In this study, we focus on the automatic evaluation of long and detailed image captions generated by multimodal Large Language Models (MLLMs). Most existing automatic evaluation metrics for image captioning are primarily designed for short captions and are not suitable for evaluating long captions. Moreover, recent LLM-as-a-Judge approaches suffer from slow inference due to their reliance on autoregressive inference and early fusion of visual information. To address these limitations, we propose VELA, an automatic evaluation metric for long captions developed within a novel LLM-Hybrid-as-a-Judge framework. Furthermore, we propose LongCap-Arena, a benchmark specifically designed for evaluating metrics for long captions. This benchmark comprises 7,805 images, the corresponding human-provided long reference captions and long candidate captions, and 32,246 human judgments from three distinct perspectives: Descriptiveness, Relevance, and Fluency. We demonstrated that VELA outperformed existing metrics and achieved superhuman performance on LongCap-Arena.

Paper Structure

This paper contains 41 sections, 4 equations, 5 figures, 8 tables.

Figures (5)

  • Figure 1: Overview of Vela, which evaluates long image captions from three perspectives: Descriptiveness, Relevance, and Fluency. Vela employs an LLM-Hybrid-as-a-Judge framework, which enables both computational efficiency and high alignment with human judgments.

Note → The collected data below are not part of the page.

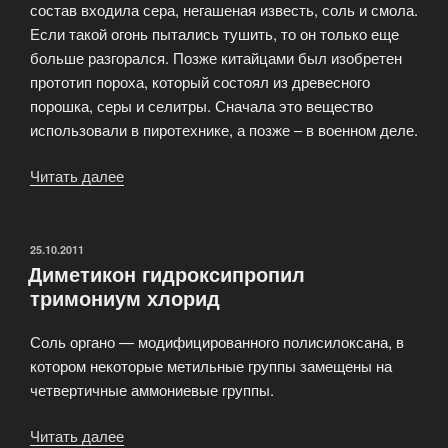
состав входила сера, негашеная известь, соль и смола.
Если такой огонь пытались тушить, то он только еще
больше разгорался. Позже китайцами был изобретен
прототип пороха, который состоял из древесного
порошка, серы и селитры. Сначала это вещество
использовали в пиротехнике, а позже – в военном деле.
Читать далее
«Взрывчатые
вещества
как
химическое
ОПУБЛИКОВАНО
25.10.2011
Диметикон гидроксипропил
соединение»
тримониум хлорид
Соль органо — модифицированного полисилоксана, в
котором некоторые метильные группы замещены на
четвертичные аммониевые группы.
Читать далее
«Диметикон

  • Figure 2: Example of automatic evaluation for long captions. In this task, automatic evaluation metrics assess a candidate based on the given image and human-provided long references across three perspectives: Descriptiveness, Relevance, and Fluency. The evaluation scores should align with human judgments.

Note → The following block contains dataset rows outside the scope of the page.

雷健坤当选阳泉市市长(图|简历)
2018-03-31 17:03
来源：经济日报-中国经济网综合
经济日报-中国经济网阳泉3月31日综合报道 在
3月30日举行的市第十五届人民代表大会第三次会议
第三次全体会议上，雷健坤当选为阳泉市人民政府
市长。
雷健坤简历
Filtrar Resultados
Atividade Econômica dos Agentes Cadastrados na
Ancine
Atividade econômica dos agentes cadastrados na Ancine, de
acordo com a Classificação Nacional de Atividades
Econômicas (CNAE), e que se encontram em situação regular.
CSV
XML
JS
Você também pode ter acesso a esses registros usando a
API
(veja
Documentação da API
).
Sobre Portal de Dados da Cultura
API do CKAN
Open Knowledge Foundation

  • Figure 3: Architecture of Vela. The image, long candidate, and human-provided long references are processed by our metric through two branches: R2C-LLM and I2C-Align. The R2C-LLM branch leverages an LLM to capture the linguistic relationship between the candidate and references, whereas the I2C-Align branch uses Long-CLIP to compute the similarity between the candidate and image.

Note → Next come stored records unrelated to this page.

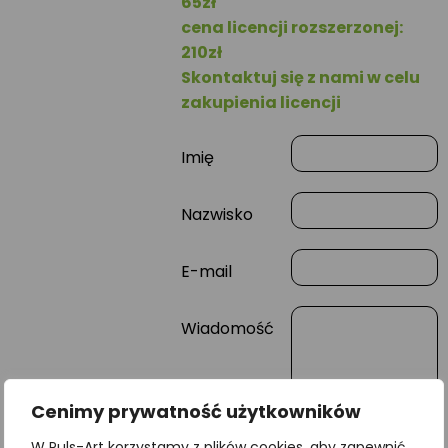
65zł
cena licencji rozszerzonej:
210zł
Skontaktuj się z nami w celu
zakupienia licencji
Imię
Nazwisko
E-mail
Wiadomość
Cenimy prywatność użytkowników
W Puls-Art korzystamy z plików cookies, aby zapewnić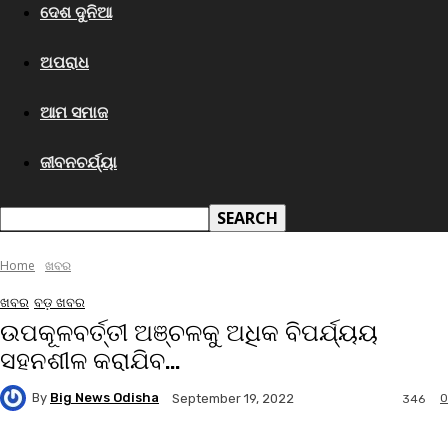
ଦେଶ ଦୁନିଆ
ଅପରାଧ
ଆମ ସମାଜ
ଜୀବନଚର୍ଯ୍ୟା
Home
ଖବର
ଖବର
ବଡ଼ ଖବର
ଉପକୂଳବର୍ତ୍ତୀ ଅଞ୍ଚଳକୁ ଅଧିକ ବିପର୍ଯ୍ୟୟ
ସହନଶୀଳ କରାଯିବ…
By
Big News Odisha
0
September 19, 2022
346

  • Figure 4: Qualitative results on LongCap-Arena. The left and middle subfigures illustrate successful cases, while the right subfigure shows a failure case. Each subfigure consists of $\bm{x}_{\text{img}}$, $\bm{x}_{\text{ref}}$ ("Reference"), $\bm{x}_{\text{cand}}$ ("Candidate"), and human judgments $\bm{y}$ along with automatic evaluation scores $\hat{\bm{y}}$ ("Human judgments & automatic evaluation"). Values in green and red indicate scores that are closely aligned and misaligned with human judgments, respectively.
  • Figure 5: Annotation interface for Desc. The left subfigure shows the normal image, and the right subfigure presents its segmented version generated using SAM sam. These object masks were shown to annotators as visual cues, helping them determine the level of detail required for their evaluation.